When you listen to ken, you’ll think of “the 80s.” While it’s easy to evoke that period with instrumentation, it’s more difficult to do so with what you might call “a sensibility.” Sure, ken has a lot of synths, but so did Your Blues. There’s a way in which things all sorta come together — irrespective of the instruments on which they’re being played — that recalls the type of songwriting practiced by a certain strand of mid-to-late-80s British rock outfits — for instance, in the jangly bombast of “Cover From the Sun.” But allusions to styles and genres aren’t new for Destroyer, and here they’re mostly oblique, as they have been on past records.
ken retains a similar spirit to Poison Season and Kaputt, with its mostly glossy, foggy presence, punctuated by the occasional brash guitar lick or uncanny horns, but there’s an almost gothic bleakness here that feels like a new preoccupation. From the opening lines of “Sky’s Grey,” we’re introduced to the barbiturate-laced, droning vocal delivery, ebbing in and out of the distance, that permeates much of the record. There’s a flatness throughout, a plodding malaise with the seeming intention of lulling or softly bludgeoning the listener with its persistence. This is matched musically with what is mostly mid-tempo, structurally unassuming progressions, which is distinct from the jarring turns of, say, City of Daughters or Streethawk: A Seduction.
It’s difficult, of course, to talk about Destroyer without talking about Dan Bejar’s lyrics. In a 2006 interview with CBC, he had this to say about the lyrics in Destroyer’s Rubies:
I can say that if it was like a Destroyer 101 class, it’d be like, something epic, and fatalist, followed by an aside that you mumble to your friend who’s non-existent. And then something really material and maybe banal, and then another aside commenting on that which just came before it, the material or banal thing.

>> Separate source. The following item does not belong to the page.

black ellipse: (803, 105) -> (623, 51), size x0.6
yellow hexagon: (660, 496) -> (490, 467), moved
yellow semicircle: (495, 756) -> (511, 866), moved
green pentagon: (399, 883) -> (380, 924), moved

I think about this quote a lot when listening to Destroyer records, because it’s so accurate. There’s a humor in these juxtapositions, in saying things like, “Vancouver’s got a new Caligula/ Hey, that’s cool” (“Sometimes in the World”). While plenty of other little traits can make a Destroyer lyric a Destroyer lyric, there’s something evocative about a truly successful Destroyer lyric, even if it’s formulaic or mundane; a successfully mundane Destroyer lyric manages also to be vague enough to cause your mind to rush to fill in the blanks, as in “Tinseltown Swimming in Blood”: “I was a dreamer/ Watch me leave” (repeated six times, to really drive the point home).

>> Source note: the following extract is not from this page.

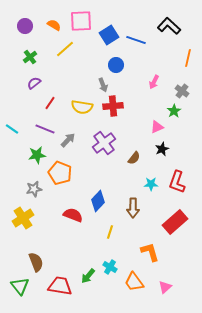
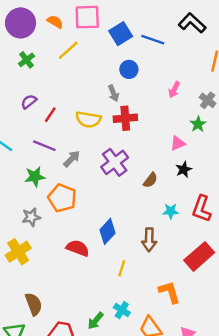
purple circle: (25, 26) -> (21, 23), size x1.6
purple semicircle: (34, 83) -> (29, 102), moved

Playing with tense and person in that way, indicating some larger story than is actually being conveyed, makes for the seemingly effortless poetry present in Bejar’s best work, but most of the lyrics on ken accomplish next to nothing. Although a superficial reading of Bejar’s lyrics might conclude that they’re composed largely of rambling non-sequiturs, ken helps demonstrate just how difficult or serendipitous it is to work out a lyric like those in his earlier work (or the lines that make up the best parts of ken). At the risk of oversimplifying things, I’m tempted to describe these lyrics as placeholders that were never revisited.

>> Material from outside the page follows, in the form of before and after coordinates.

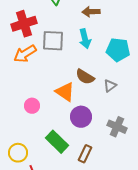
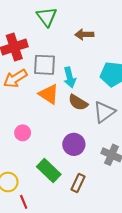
cyan arrow: (85, 39) -> (70, 77), moved
gray triangle: (110, 86) -> (104, 112), size x1.6
orange triangle: (65, 92) -> (49, 94), moved

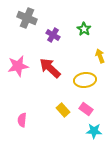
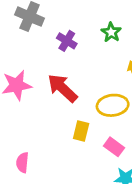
yellow rectangle: (63, 110) -> (81, 131), moved, turned 56

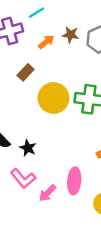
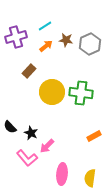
cyan line: (36, 13) -> (45, 26), moved
pink ellipse: (74, 181) -> (62, 174), moved
pink arrow: (47, 193) -> (47, 146), moved

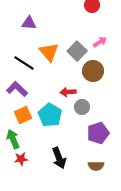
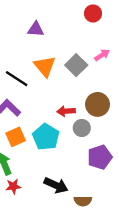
purple triangle: (29, 23) -> (36, 29), moved
brown circle: (93, 71) -> (97, 104), moved
black arrow: (59, 158) -> (56, 185), turned -45
brown semicircle: (96, 166) -> (83, 201), moved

On the other hand, there are lines like “Tinseltown swimming in blood” that are simply too gratuitous in their reach, demonstrating how precarious it can be to go in the opposite direction. The brilliance of a good Destroyer lyric is its ability to toe the line between these two extremes, and the failure of ken is that this doesn’t happen often enough.
Put together, this spells out the album’s main problem: the lyrics can’t support the music, and vice-versa. That’s not to say there aren’t some great moments for people who’ve been following Bejar’s work — “Ivory Coast” and much of the second half of the record have a lot of noteworthy moments, in both their musical adventurousness and lyrical successes. But the interplay between flatness and richness that Bejar describes as integral to his lyrics — and that can be extended to its interplay with his music — isn’t here a lot of the time. Rather than doing a lot with a little, ken is just… little.
Considered as a whole, ken sets a dark, overcast mood that’s been hinted at in recent work but is mostly rare for Destroyer, so it’ll be interesting to see where things go in the future if this thread is followed. I suspect, however, that this might be the end of the Kaputt sound, described by Bejar at the time as “ambient disco;” notably, it’s a sound that’s been settled into and explored for three records straight, all of which have black-and-white covers, and Bejar has been historically restless. A hunch tells me this might be an intentional “trilogy,” which would be characteristically melodramatic — but with Destroyer, you never know.